BREXIT - EU und UK einigen sich auf Austrittsvertrag - Staats- und Regierungschefs billigen diesen Deal

Am späten Vormittag haben sich die Europäische Union und Großbritannien auf einen Austritts-Deal geeinigt. Beide Seiten haben den angepassten Vertrag als faire Lösung bezeichnet, die dem UK die Möglichkeit eröffnet, gemeinsam mit Nordirland aus der EU und aus dem Binnenmarkt auszutreten und damit eigenständige Handelsabkommen für das ganze UK mit Dritten vereinbaren  zu können. Gleichfalls wird keine harte Zoll-Grenze zwischen dem EU-Mitglied Irland und Nordirland eingerichtet, was dem Petitum beider Seiten entspricht, das Karfreitagsabkommen zu beachten.

 

Zollkontrollen werden in den Häfen auf der irischen Insel durch die britische Zollverwaltung durchgeführt, was Kontrollen zwischen den beiden Teilen Irlands vermeidet.

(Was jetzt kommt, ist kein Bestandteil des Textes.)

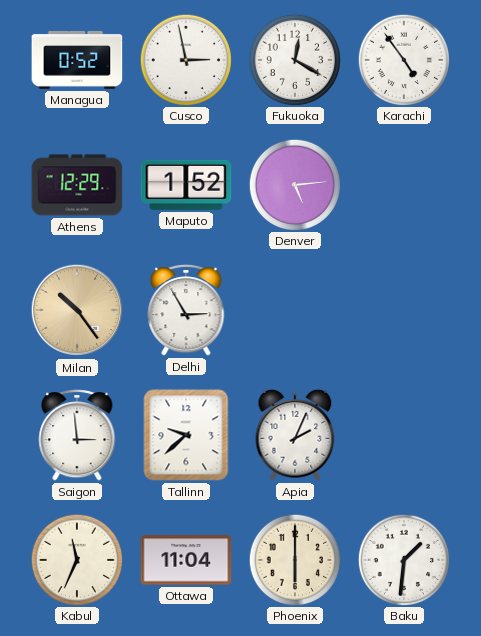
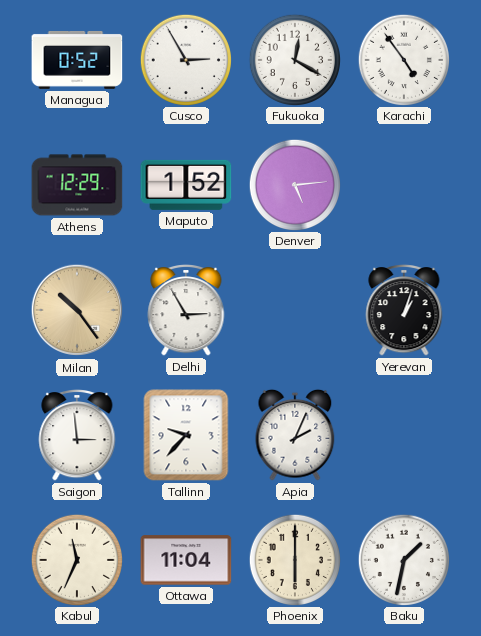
Cusco: 2:58 -> 2:55
Yerevan: none -> 1:03
Tallinn: 9:38 -> 9:37
Baku: 1:31 -> 1:32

Den am späten Vormittag von den Verhandlungsführern der EU und UK präsentierte „Deal“ macht den Weg für einen geordneten Austritt des Vereinigten Königreichs aus der EU am 30.10.2019 frei! Voraussetzung hierfür ist allerdings, dass auf Seiten der EU die Staats- und Regierungschefs der verbleibenden 27 Mitgliedstaaten diesem Deal zustimmen, was anlässlich des am Nachmittag begonnen Treffens des Ministerrats erfolgt ist. Der Rat ist der von Kommissionspräsident Juncker vorgelegten Empfehlung gefolgt und hat einstimmig den angepassten Austrittsvertrag gebilligt. Auf EU-Seite muss nun noch das EU-Parlament zustimmen, womit dann alle 3 Organe der EU ihre Entscheidung getroffen haben. Auch hier ist von einer Zustimmung in der kommenden Woche auszugehen.

 

Wesentlich komplizierter erscheint im Augenblick die Zustimmung der verfassungsmäß0igen Organe im Königreich: Auf der für Samstag, 19.10.2019 anberaumten Sondersitzung des Unterhauses muss der britische Premierminister Johnson die Billigung der Mitglieder des Parlaments erreichen. Insbesondere vor dem Hintergrund, dass die Regierung derzeit über keine stabilen Mehrheitsverhältnisse verfügt, ist die Zustimmung des Parlaments nicht sicher. Insbesondere die Vertreter Nordirlands haben ihre weiterhin bestehende Ablehnung signalisiert, dem sich die politische Opposition aktuell noch anschließt.

 

Sollte das Unterhaus am Samstag nicht zustimmen, hat das Parlament die Entscheidung getroffen, dass der Premierminister eine Verlängerung für den Austritt aus der EU um 3 Monate bis zum 31.01.2020 in Brüssel beantragen muss.

 

Nordirland gehört aufgrund des angepassten Austrittsprotokolls unstreitig zum britischen Zollgebiet, genießt aber im Verhältnis zu Irland und der EU einen Sonderstatus: Damit der Handel zwischen Großbritannien und Nordirland reibungslos funktioniert und die Grenze zwischen Nordirland und der Republik Irland offen bleiben kann - Einhalten des  Karfreitagsabkommens -, finden die erforderlichen Zollkontrollen beiderseits in den Häfen der Irischen See statt. Dort werden alle Waren, die für die Republik Irland (EU) bestimmt sind, dahingehend überprüft, ob sie nach den Vorgaben des Unionszollrechts verzollt wurden und sich im zollrechtlich freien Verkehr befinden (Unionswaren sind). Interessant ist, dass diese Kontrollen von der britischen Zollverwaltung und nicht von EU-Zöllnern durchgeführt werden, die hierbei weiterhin die EU-Zollbestimmungen beachten!

 

Die Provinz Nordirland erhält einen Sonderstatus, der eine Anbindung an den EU-Binnenmarkt ermöglicht, denn ansonsten wären Kontrollen an der Grenze zwischen den beiden Landesteilen auf der Irischen Insel erforderlich. Nordirland muss daher bestimmte EU-Standards einhalten bzw. beachten, u. a. in den Bereichen Lebensmittel, Agrargüter und Viehzucht.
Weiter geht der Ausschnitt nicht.